Formatting necessary for an accurate reading of this text may be shown by tags (e.g., <DELETED> or <BOLD>) or may be missing from this TXT display. For complete and accurate display of this text, see the PDF.


[Page H297]
From the Congressional Record Online through the Government Publishing Office [www.gpo.gov]




           DO WE HAVE A CRISIS ON THE SOUTHERN BORDER OR NOT?

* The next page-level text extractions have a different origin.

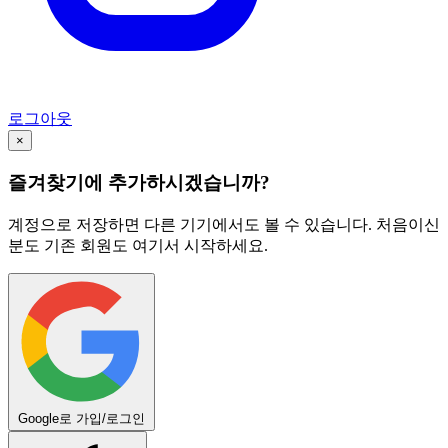
로그아웃
×
즐겨찾기에 추가하시겠습니까?
계정으로 저장하면 다른 기기에서도 볼 수 있습니다. 처음이신
분도 기존 회원도 여기서 시작하세요.
Google로 가입/로그인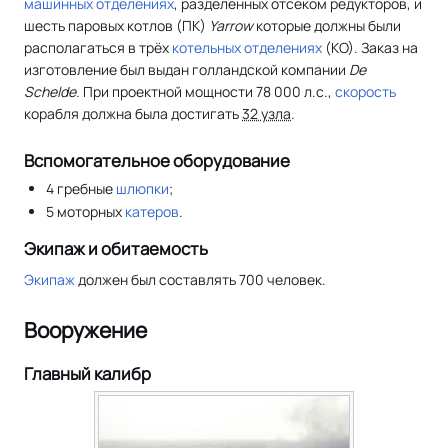
машинных отделениях
, разделенных отсеком редукторов, и
шесть паровых котлов (ПК)
Yarrow
которые должны были
располагаться в трёх
котельных отделениях
(КО). Заказ на
изготовление был выдан голландской компании
De
Schelde
. При проектной мощности 78 000 л.с.,
скорость
корабля должна была достигать
32 узла
.
Вспомогательное оборудование
4 гребные
шлюпки
;
5 моторных
катеров
.
Экипаж и обитаемость
Экипаж
должен был составлять 700 человек.
Вооружение
Главный калибр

  The SPEAKER pro tempore. The Chair recognizes the gentleman from 
Illinois (Mr. Shimkus) for 5 minutes.
  Mr. SHIMKUS. Madam Speaker, first of all, we all are thinking about 
those loyal, hardworking Federal employees who are caught in the middle 
of the challenges that we face here in Washington. As with other 
battles, these employees will be paid for their time away from the 
workplace while they are on furlough.
  So what is this all about? Do we have a crisis on the southern border 
or not? I would caution my colleagues on both sides of the aisle to use 
real numbers.
  Are 400,000 illegal immigrants last year across the southern border 
too few or too many?
  Are the 500 homicides by illegal immigrants in Texas over the past 
decade too few or too many?
  Maybe the new Homeland Security Committee could hold a hearing and 
vet out all of these numbers. There is a problem with that: The 
committee is not organized yet, so they cannot meet. I would hope that 
they would, so we could put the facts on the table.
  I look at the clips of large groups of illegals trying to rush the 
border. What has kept them from illegally entering? Well, the fence, 
the wall, the barrier. A wall system works. Sections of the border 
where fencing and walls have been built have seen a decrease in illegal 
immigration.
  San Diego first built its wall in 1992. Illegal traffic dropped 92 
percent over the past 23 years.
  El Paso built their fence in 1993. Illegal traffic dropped 72 percent 
in 1 year and 95 percent over 22 years.
  Tucson's wall was built in 2000. Illegal traffic dropped 90 percent 
over 15 years.
  The wall in Yuma was built in 2005. Illegal traffic dropped 95 
percent over 9 years.
  Since walls work, they have historically held bipartisan support. In 
the fiscal year 2007, the DHS appropriations bill provided more than $1 
billion for fencing along the southwest border. It passed 412-6. 
Speaker Pelosi, Majority Leader Hoyer, Majority Whip Clyburn, and 
Homeland Security Chairman Thompson were among the ``yes'' votes.
  Former President Barack Obama, in a Senate floor speech from the 
Secure Fence Act in 2006, said: ``It will authorize some badly needed 
funding for better fences and better security along our borders, and 
that should help stem some of the tide of illegal immigration in this 
country.''
  The Secretary of Homeland Security under Obama, Janet Napolitano, 
reiterated: ``You've got to have a system. You've got to have a system 
down there that includes boots on the ground, that has to include 
technology and fencing and infrastructure as part of the overall 
system.''
  It is time that we work together to compromise to reopen the 
government and secure our southern border. We can do this. I believe in 
this form of government, and I believe in this institution. Let's get 
to work.
  America is an extraordinarily compassionate nation. We welcome 
immigrants seeking the opportunity to build a better life here, as well 
as refugees fleeing war, oppression, and poverty around the world. But 
even as we do this it is only appropriate that it is done legally.